Given entries:
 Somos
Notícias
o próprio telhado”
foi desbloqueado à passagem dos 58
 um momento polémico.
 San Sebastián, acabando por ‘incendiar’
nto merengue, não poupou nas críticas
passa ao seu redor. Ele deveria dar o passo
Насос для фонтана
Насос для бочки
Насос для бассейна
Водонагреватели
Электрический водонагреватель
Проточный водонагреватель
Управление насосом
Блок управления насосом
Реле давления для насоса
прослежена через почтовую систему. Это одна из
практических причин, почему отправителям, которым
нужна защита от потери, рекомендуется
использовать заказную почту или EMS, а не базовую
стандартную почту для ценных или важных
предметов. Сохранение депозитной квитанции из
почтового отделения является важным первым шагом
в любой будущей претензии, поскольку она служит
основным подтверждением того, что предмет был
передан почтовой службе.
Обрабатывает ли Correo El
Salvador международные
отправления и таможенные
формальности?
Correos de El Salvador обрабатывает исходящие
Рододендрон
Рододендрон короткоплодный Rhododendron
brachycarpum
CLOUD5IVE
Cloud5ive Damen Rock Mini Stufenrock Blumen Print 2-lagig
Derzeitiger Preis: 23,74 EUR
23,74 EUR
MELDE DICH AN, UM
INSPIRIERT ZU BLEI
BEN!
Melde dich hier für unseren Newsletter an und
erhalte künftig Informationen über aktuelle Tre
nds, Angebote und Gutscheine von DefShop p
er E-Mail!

==

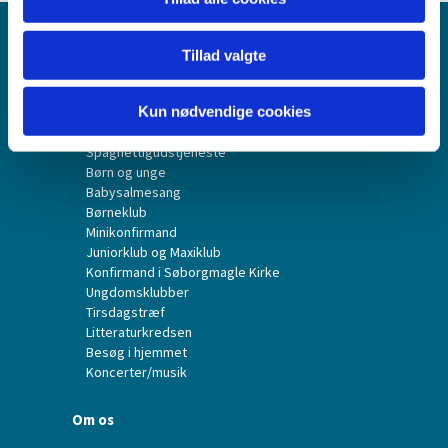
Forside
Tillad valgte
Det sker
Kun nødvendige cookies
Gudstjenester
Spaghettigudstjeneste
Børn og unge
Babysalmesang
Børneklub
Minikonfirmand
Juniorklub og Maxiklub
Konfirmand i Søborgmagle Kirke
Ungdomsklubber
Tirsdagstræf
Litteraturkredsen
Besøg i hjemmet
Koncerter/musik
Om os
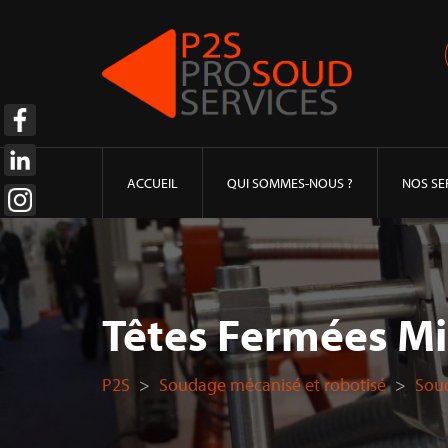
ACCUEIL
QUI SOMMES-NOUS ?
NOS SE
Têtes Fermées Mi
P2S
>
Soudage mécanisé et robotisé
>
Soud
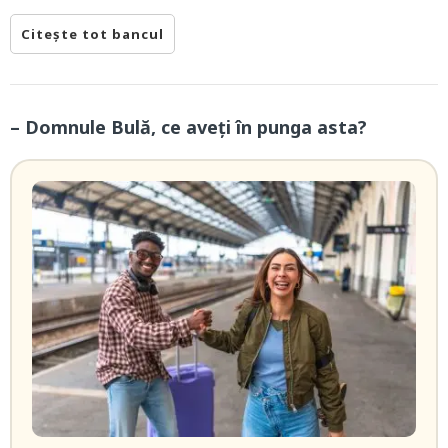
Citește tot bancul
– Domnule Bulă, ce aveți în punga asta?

Work instruction:
Where a line of the material holds the word "почту", copy that line.

Your response:
использовать заказную почту или EMS, а не базовую
стандартную почту для ценных или важных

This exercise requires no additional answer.